The new therapy does not correct the mutated gene at DNA level, but manipulates it into working better in what Professor Bell describes as the most significant breakthrough since the condition was discovered in the 1930s.

"Patients report major improved quality of life, a massive increase in lung function and less infections. Much better than any of the system based treatments we have had until now. They are really having a major impact on the small number of patients being able to access the drugs," he said.

Director of the TPCH Adult Cystic Fibrosis Service and the head of the Lung Inflammation and Infection Laboratory at QIMR Berghofer, Dr David Reid said centre-based care treatments including pharmacological interventions, advances in clinical care and organ transplantation had become relatively standard in high-income countries such as Australia.

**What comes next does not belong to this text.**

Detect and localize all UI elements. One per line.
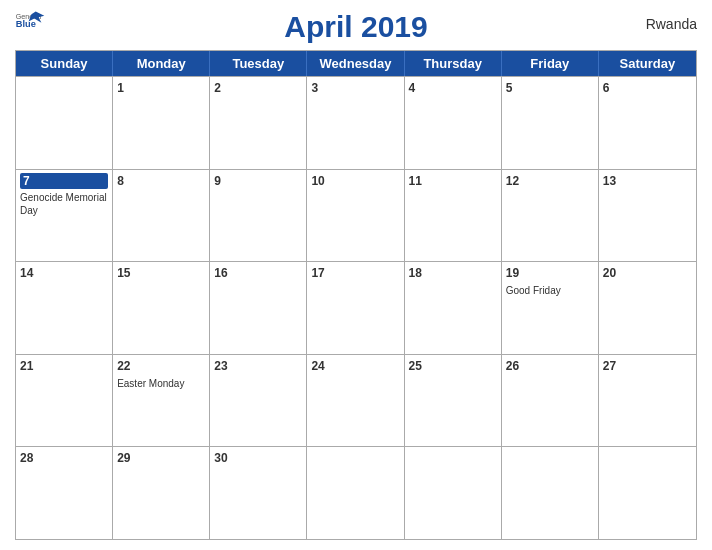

“A diagnosis of CF used to be a death sentence by the age of ten, however advances in gene research, diagnostic testing and treatment mean many patients are now living well in to their forties, with those born in the 2000s even set to make it into their fifties,” Dr Reid said.

“The drugs we are now trialling however, could dramatically alter the natural history of this disease worldwide,” he said.

Professor Bell said the biggest challenge now was making the therapy affordable with treatment for one patient for a year costing more than $250,000. Patients would need to take the tablets for the rest of their lives. Professor Bell hoped the drug would be approved by Australia's Therapeutic Goods Administration and funded by the Pharmaceutical Benefits Scheme within two years.

Dr Reid said it was an exciting time for the world's 90,000 sufferers. About 3,500 Australians have CF, with one in every 2,500 babies born with the disease.

"When I was a medical student, my only contact with cystic fibrosis was to see teenage people coming into hospital to die. When I retire we will be, I think, the last generation of physicians to see classical cystic fibrosis,” Dr Reid said.